[Start of section]

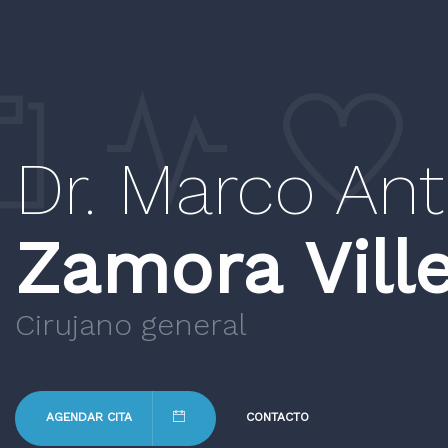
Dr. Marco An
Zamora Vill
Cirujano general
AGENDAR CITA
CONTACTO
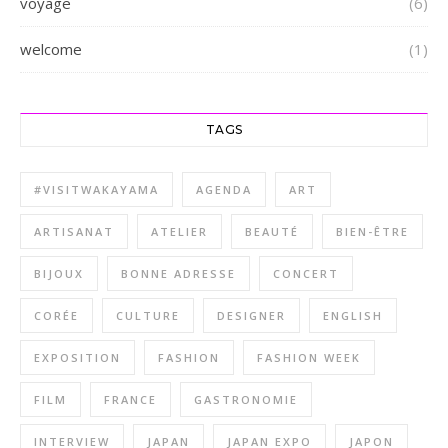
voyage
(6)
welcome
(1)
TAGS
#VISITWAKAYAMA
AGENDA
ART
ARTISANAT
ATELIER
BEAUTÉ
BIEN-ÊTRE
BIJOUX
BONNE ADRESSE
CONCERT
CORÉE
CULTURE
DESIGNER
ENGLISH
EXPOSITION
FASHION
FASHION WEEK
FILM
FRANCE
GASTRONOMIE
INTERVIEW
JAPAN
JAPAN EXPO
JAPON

[End of section]

▸ ASSIGNMENT
Exact transcription of the full listing above is required; images do not belong in it.

▸ RESULT BELOW
Dr. Marco An
Zamora Vill
Cirujano general
AGENDAR CITA
CONTACTO
voyage
(6)
welcome
(1)
TAGS
#VISITWAKAYAMA
AGENDA
ART
ARTISANAT
ATELIER
BEAUTÉ
BIEN-ÊTRE
BIJOUX
BONNE ADRESSE
CONCERT
CORÉE
CULTURE
DESIGNER
ENGLISH
EXPOSITION
FASHION
FASHION WEEK
FILM
FRANCE
GASTRONOMIE
INTERVIEW
JAPAN
JAPAN EXPO
JAPON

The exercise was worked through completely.